Sina Corp, which runs China's largest micro blog services, hit an unexpected second-quarter loss as it looks to capitalize on its mobile offerings and fend off competitors.
The Nasdaq-listed company posted a net loss of $11.5 million compared with a profit of $33.2 million a year earlier, according to a company statement on Tuesday.
The drop in profit masked a 20 percent jump in revenue, in which advertising income grew to $120.6 million, exceeding the company's expectations.
The loss is largely attributable to a one-off charge related to a deal with e-commerce giant Alibaba Group Holding Ltd, with which Sina teamed up to challenge rival mobile messaging product WeChat, owned by Tencent Holdings Ltd.
Sina is betting on Weibo to shield its leading position in social e-commerce, according to its chairman and chief executive, Charles Chao.
"Our strategy to diversify Sina's revenue stream to beyond big-brand advertisers and to leverage Weibo's continued traffic growth to develop social and mobile advertising as well as value-added services is placing Sina in a good position for more profitable revenue growth while making a heavy investment in the future," he said in the statement.
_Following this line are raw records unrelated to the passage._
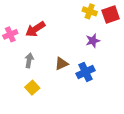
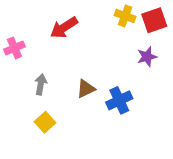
red arrow: (35, 29) -> (64, 28), moved
purple star: (93, 41) -> (147, 57), moved

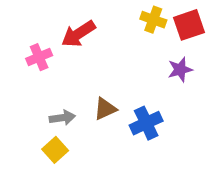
pink cross: (14, 48) -> (39, 57), moved
gray arrow: (41, 84) -> (62, 118), moved, turned 72

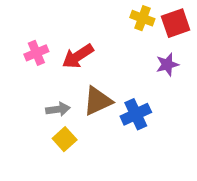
red arrow: (78, 34) -> (78, 56), moved
brown triangle: (105, 109) -> (98, 101), size x1.4
yellow square: (55, 150) -> (65, 139), moved

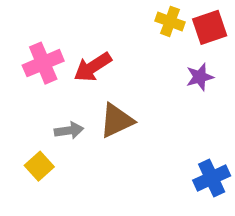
pink cross: (36, 53) -> (43, 63), size x1.4
blue cross: (136, 114) -> (212, 178), moved
yellow square: (65, 139) -> (39, 166), moved

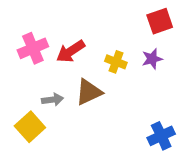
yellow cross: (170, 21) -> (116, 62), moved
yellow square: (39, 166) -> (30, 127), size x1.4

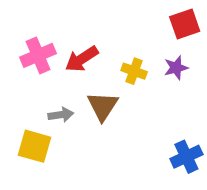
brown triangle: (89, 92) -> (103, 106), turned -32
yellow square: (30, 127) -> (35, 146), turned -32

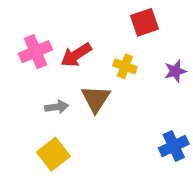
red square: (185, 24) -> (144, 22), moved
purple star: (176, 68) -> (175, 71), moved
yellow square: (35, 146) -> (53, 154), moved, turned 36

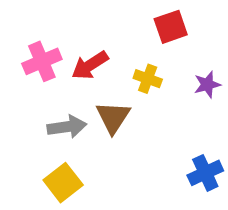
gray arrow: (57, 107) -> (67, 127), size x1.4

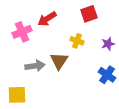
red arrow: (90, 65) -> (47, 19), moved
blue cross: (205, 173) -> (107, 75), moved, turned -30
yellow square: (63, 183) -> (17, 95), moved, turned 36

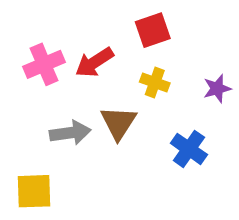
red square: (89, 14) -> (153, 30), moved
red arrow: (47, 19) -> (94, 62), moved
blue cross: (107, 75) -> (189, 149), moved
Despite having registered users topping 530 million, Sina's Weibo is struggling to translate its busy traffic into a steady stream of revenue.
Meanwhile, the quick rise of WeChat, which recently added an online payment element, is substantially eroding Weibo's customer base.
Sina moved to address these problems earlier this year by inking a $586 million deal, giving Alibaba an 18 percent stake in Weibo. Sina also granted options to enable Alibaba to increase its ownership in Weibo to 30 percent.
The latest quarter included a charge of $27.1 million tied to the deal.
Apart from Weibo, Sina seems to have limited options for a quick turnaround, putting it in a vulnerable position, said Dong Xu, a senior Internet analyst at IT consultancy Analysys International.
Weibo is facing increasing difficulties because its micro blog service is being overwhelmed by rampant intrusive advertisements that users find tedious, Dong said.
Tencent has repeatedly sent signals that it would avoid bombarding WeChat users with advertisements, she added. For example, it shut down public accounts that had viral advertisements.
"The latest WeChat, 5.0, has successfully skirted such pitfalls by categorizing personal accounts and public accounts," she said.
The two virtual forums now have online payment systems, a move they made to try to dominate the Internet access point in the mobile Internet age, she added.